WORK INSTRUCTION:
The entries below must be reproduced exactly; their pictures are not part of the copy.

GIVEN INFORMATION:
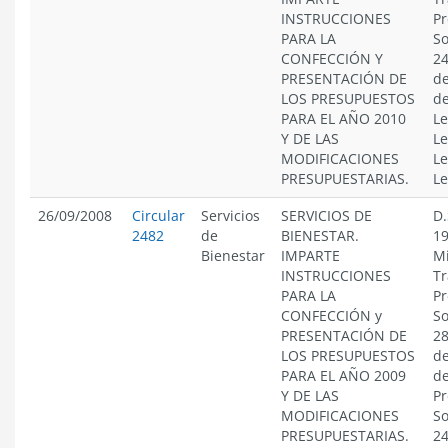
INSTRUCCIONES
Pr
PARA LA
So
CONFECCIÓN Y
24
PRESENTACIÓN DE
de
LOS PRESUPUESTOS
de
PARA EL AÑO 2010
Le
Y DE LAS
Le
MODIFICACIONES
Le
PRESUPUESTARIAS.
Le
26/09/2008
Circular
Servicios
SERVICIOS DE
D.
2482
de
BIENESTAR.
19
Bienestar
IMPARTE
Mi
INSTRUCCIONES
Tr
PARA LA
Pr
CONFECCIÓN y
So
PRESENTACIÓN DE
28
LOS PRESUPUESTOS
de
PARA EL AÑO 2009
de
Y DE LAS
Pr
MODIFICACIONES
So
PRESUPUESTARIAS.
24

TASK OUTPUT:
INSTRUCCIONES
Pr
PARA LA
So
CONFECCIÓN Y
24
PRESENTACIÓN DE
de
LOS PRESUPUESTOS
de
PARA EL AÑO 2010
Le
Y DE LAS
Le
MODIFICACIONES
Le
PRESUPUESTARIAS.
Le
26/09/2008
Circular
Servicios
SERVICIOS DE
D.
2482
de
BIENESTAR.
19
Bienestar
IMPARTE
Mi
INSTRUCCIONES
Tr
PARA LA
Pr
CONFECCIÓN y
So
PRESENTACIÓN DE
28
LOS PRESUPUESTOS
de
PARA EL AÑO 2009
de
Y DE LAS
Pr
MODIFICACIONES
So
PRESUPUESTARIAS.
24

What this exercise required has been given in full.